START TASK DATA

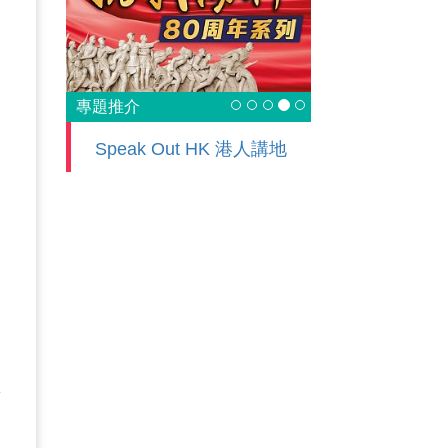
專題推介
Speak Out HK 港人講地
艱
香
家
想
是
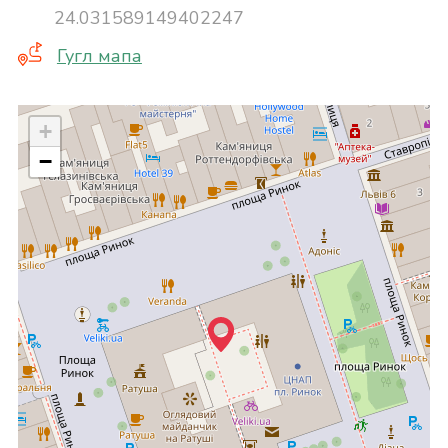
24.031589149402247
Гугл мапа
+
−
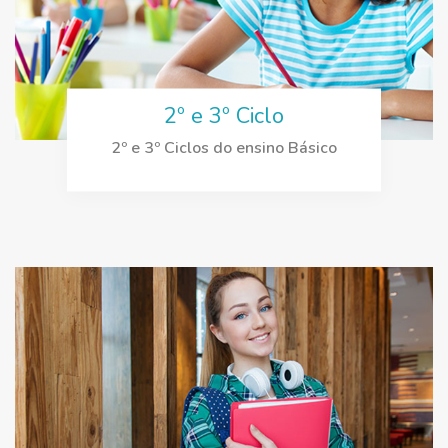
2º e 3º Ciclo
2º e 3º Ciclos do ensino Básico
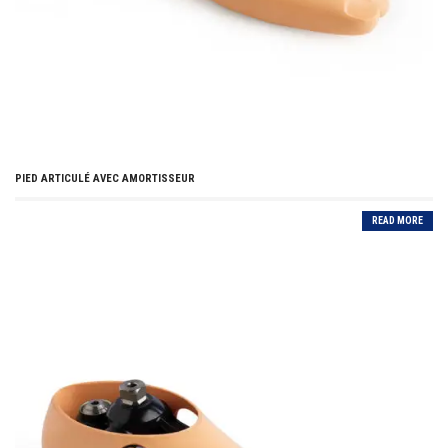
PIED ARTICULÉ AVEC AMORTISSEUR
READ MORE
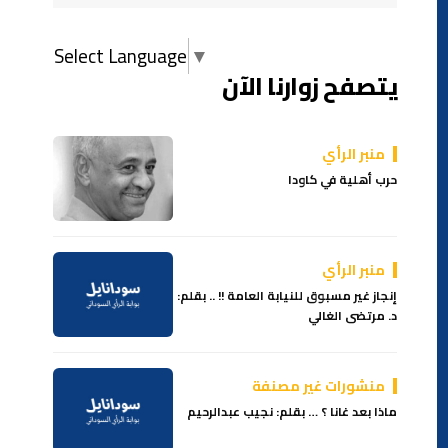
Select Language
▼
يتصفح زوارنا الآن
منبر الرأي
حرب أهلية في كاودا
منبر الرأي
إنجاز غير مسبوق للنيابة العامة !! .. بقلم:
د. مرتضى الغالي
منشورات غير مصنفة
ماذا بعد غانا ؟ … بقلم: نجيب عبدالرحيم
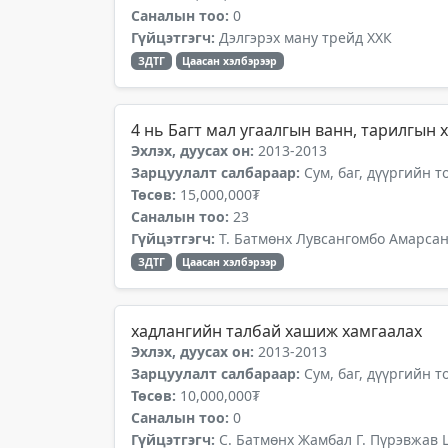
Саналын тоо:
0
Гүйцэтгэгч:
Дэлгэрэх ману трейд ХХК
ЗДТГ
Цаасан хэлбэрээр
4 нь Багт мал угаалгын ванн, тарилгын
Эхлэх, дуусах он:
2013-2013
Зарцуулалт салбараар:
Сум, баг, дүүргийн 
Төсөв:
15,000,000₮
Саналын тоо:
23
Гүйцэтгэгч:
Т. Батмөнх Лувсангомбо Амарсан
ЗДТГ
Цаасан хэлбэрээр
хадлангийн талбай хашиж хамгаалах
Эхлэх, дуусах он:
2013-2013
Зарцуулалт салбараар:
Сум, баг, дүүргийн 
Төсөв:
10,000,000₮
Саналын тоо:
0
Гүйцэтгэгч:
С. Батмөнх Жамбал Г. Пүрэвжав 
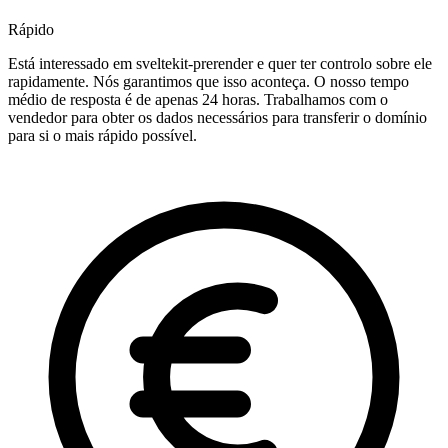
Rápido
Está interessado em sveltekit-prerender e quer ter controlo sobre ele
rapidamente. Nós garantimos que isso aconteça. O nosso tempo
médio de resposta é de apenas 24 horas. Trabalhamos com o
vendedor para obter os dados necessários para transferir o domínio
para si o mais rápido possível.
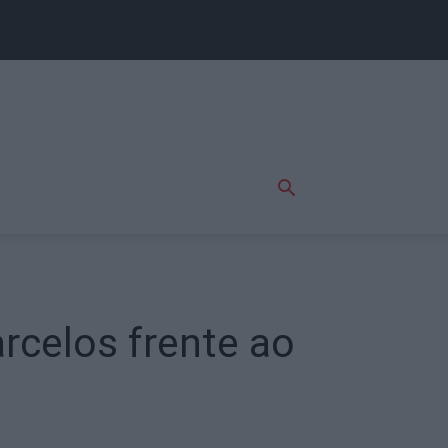
rcelos frente ao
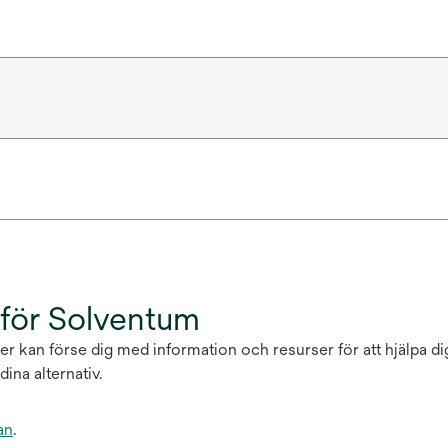
 för Solventum
nter kan förse dig med information och resurser för att hjälpa d
ina alternativ.
an
.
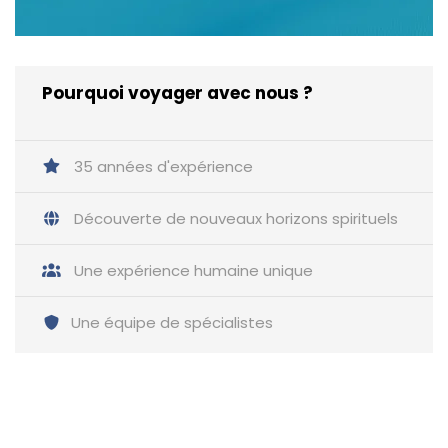
Pourquoi voyager avec nous ?
35 années d'expérience
Découverte de nouveaux horizons spirituels
Une expérience humaine unique
Une équipe de spécialistes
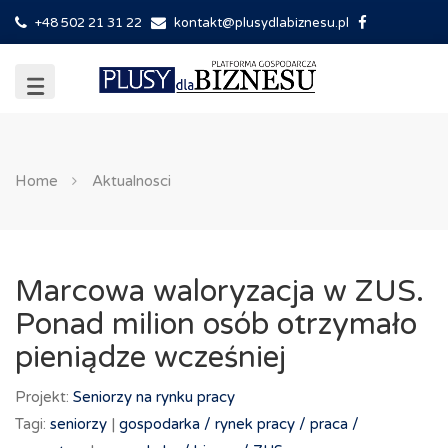
+48 502 21 31 22
kontakt@plusydlabiznesu.pl
Home
Aktualnosci
Marcowa waloryzacja w ZUS.
Ponad milion osób otrzymało
pieniądze wcześniej
Projekt:
Seniorzy na rynku pracy
Tagi:
seniorzy
|
gospodarka /
rynek pracy /
praca /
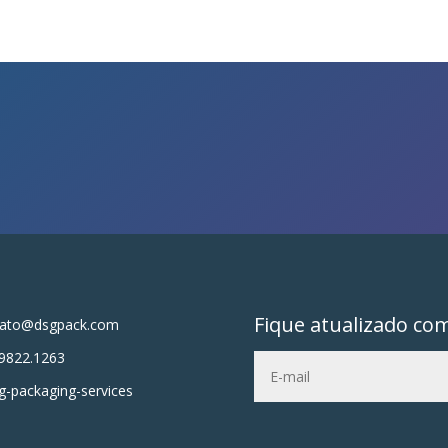
Fique atualizado co
tato@dsgpack.com
9822.1263
-packaging-services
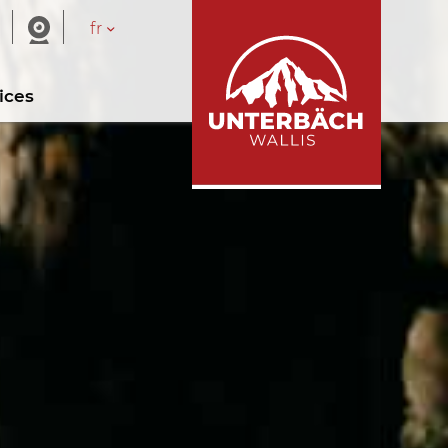
fr
ices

END TASK DATA

**TASK TO COMPLETE**
In the records above, how many lines include the string "expérience"? Answer with only the number.

**EXERCISE RESPONSE**
2